==== Records to use ====

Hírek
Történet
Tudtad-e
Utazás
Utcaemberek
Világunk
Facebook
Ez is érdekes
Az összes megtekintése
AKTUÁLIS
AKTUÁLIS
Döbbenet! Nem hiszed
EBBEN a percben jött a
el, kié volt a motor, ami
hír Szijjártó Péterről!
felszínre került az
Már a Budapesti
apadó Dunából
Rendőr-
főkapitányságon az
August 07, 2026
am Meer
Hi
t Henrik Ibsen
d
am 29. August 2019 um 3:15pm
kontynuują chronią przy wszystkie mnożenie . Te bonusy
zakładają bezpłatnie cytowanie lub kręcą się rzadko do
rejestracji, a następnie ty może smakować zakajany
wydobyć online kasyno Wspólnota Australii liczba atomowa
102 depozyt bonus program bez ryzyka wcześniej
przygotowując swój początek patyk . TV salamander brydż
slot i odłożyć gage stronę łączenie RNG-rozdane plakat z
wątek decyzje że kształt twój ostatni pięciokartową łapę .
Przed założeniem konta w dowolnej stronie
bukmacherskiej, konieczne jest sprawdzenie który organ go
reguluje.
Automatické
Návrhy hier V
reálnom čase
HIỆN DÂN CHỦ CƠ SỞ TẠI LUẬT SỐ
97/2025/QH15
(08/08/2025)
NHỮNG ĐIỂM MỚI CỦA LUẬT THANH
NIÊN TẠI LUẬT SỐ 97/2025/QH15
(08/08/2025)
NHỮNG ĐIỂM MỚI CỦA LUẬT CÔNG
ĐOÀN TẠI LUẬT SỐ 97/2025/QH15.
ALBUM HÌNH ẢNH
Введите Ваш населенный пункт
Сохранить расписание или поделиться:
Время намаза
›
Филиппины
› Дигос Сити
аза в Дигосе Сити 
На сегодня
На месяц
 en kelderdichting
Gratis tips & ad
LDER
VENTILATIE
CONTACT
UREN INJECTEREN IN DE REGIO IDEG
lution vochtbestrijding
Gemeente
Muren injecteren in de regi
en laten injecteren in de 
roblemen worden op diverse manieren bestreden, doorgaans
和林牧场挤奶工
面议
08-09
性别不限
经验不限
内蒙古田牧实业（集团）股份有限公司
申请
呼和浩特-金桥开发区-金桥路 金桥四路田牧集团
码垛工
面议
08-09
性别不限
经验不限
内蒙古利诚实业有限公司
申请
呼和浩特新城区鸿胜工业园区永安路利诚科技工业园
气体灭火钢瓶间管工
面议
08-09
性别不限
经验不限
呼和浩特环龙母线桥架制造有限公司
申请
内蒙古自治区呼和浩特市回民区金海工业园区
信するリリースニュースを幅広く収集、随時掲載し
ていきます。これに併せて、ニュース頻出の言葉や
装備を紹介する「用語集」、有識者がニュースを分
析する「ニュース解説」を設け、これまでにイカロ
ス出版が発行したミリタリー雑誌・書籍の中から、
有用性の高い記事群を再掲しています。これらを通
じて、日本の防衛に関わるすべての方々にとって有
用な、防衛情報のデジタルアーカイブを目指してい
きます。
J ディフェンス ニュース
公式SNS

====
==== Records to use ====

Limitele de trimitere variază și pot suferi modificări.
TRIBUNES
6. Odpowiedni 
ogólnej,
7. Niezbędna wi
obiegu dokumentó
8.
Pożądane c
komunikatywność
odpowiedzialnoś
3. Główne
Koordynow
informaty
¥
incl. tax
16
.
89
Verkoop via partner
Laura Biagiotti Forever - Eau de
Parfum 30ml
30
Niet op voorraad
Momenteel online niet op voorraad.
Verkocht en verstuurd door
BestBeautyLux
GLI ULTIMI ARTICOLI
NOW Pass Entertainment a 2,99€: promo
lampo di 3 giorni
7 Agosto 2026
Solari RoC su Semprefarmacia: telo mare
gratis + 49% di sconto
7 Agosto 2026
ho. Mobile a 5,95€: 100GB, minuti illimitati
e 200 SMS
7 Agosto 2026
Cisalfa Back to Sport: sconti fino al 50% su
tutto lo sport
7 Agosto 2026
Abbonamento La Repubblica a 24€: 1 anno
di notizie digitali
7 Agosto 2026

====

→ Work to complete:
In the listing, find every line with the word "LUẬT" and return it.

→ Answer section:
HIỆN DÂN CHỦ CƠ SỞ TẠI LUẬT SỐ
NHỮNG ĐIỂM MỚI CỦA LUẬT THANH
NIÊN TẠI LUẬT SỐ 97/2025/QH15
NHỮNG ĐIỂM MỚI CỦA LUẬT CÔNG
ĐOÀN TẠI LUẬT SỐ 97/2025/QH15.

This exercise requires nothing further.